BEGIN Information provided

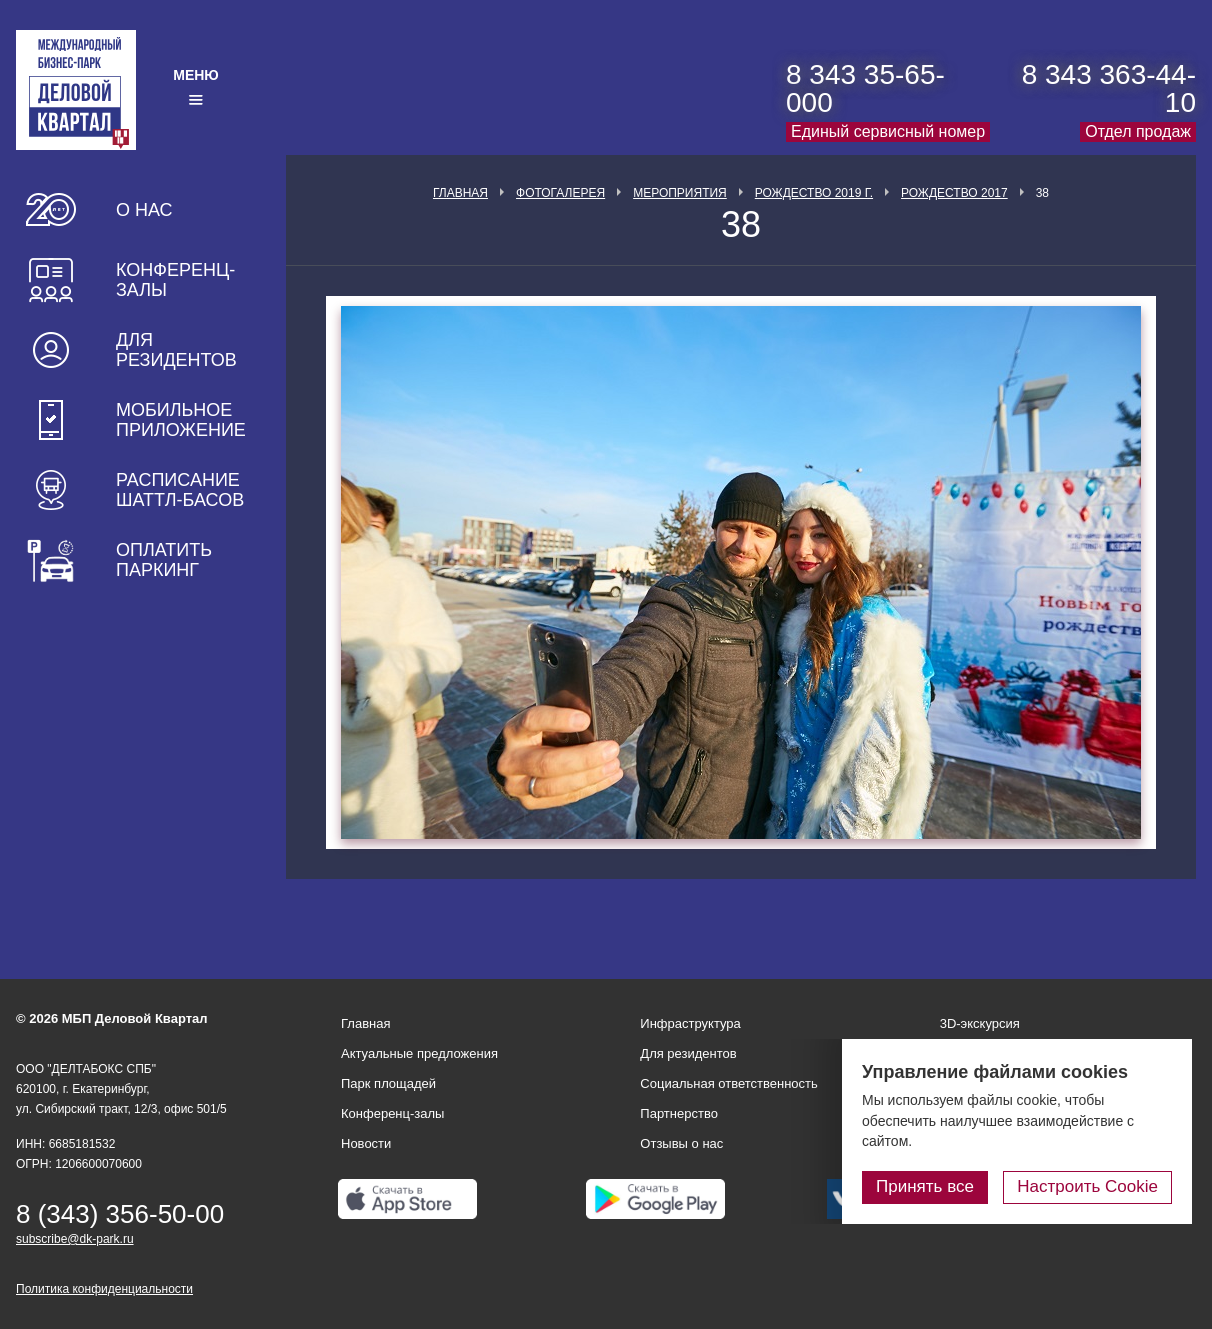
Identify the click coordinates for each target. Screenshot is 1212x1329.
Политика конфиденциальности (104, 1289)
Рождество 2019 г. (814, 193)
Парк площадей (388, 1083)
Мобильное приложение (181, 420)
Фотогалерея (560, 193)
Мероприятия (680, 193)
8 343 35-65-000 (865, 88)
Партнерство (679, 1113)
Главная (460, 193)
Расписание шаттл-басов (180, 490)
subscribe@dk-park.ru (75, 1239)
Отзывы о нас (681, 1143)
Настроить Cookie (1087, 1186)
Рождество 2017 (954, 193)
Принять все (925, 1186)
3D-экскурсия (980, 1023)
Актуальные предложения (419, 1053)
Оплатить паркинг (164, 560)
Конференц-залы (175, 280)
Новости (366, 1143)
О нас (144, 210)
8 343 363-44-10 (1109, 88)
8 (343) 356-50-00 (120, 1214)
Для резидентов (176, 350)
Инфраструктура (690, 1023)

END Information provided

What must be returned is the line with "Оплатить паркинг (164, 560)" plus every line after it to the end of the entries, exactly as they appear.

Оплатить паркинг (164, 560)
Конференц-залы (175, 280)
Новости (366, 1143)
О нас (144, 210)
8 343 363-44-10 (1109, 88)
8 (343) 356-50-00 (120, 1214)
Для резидентов (176, 350)
Инфраструктура (690, 1023)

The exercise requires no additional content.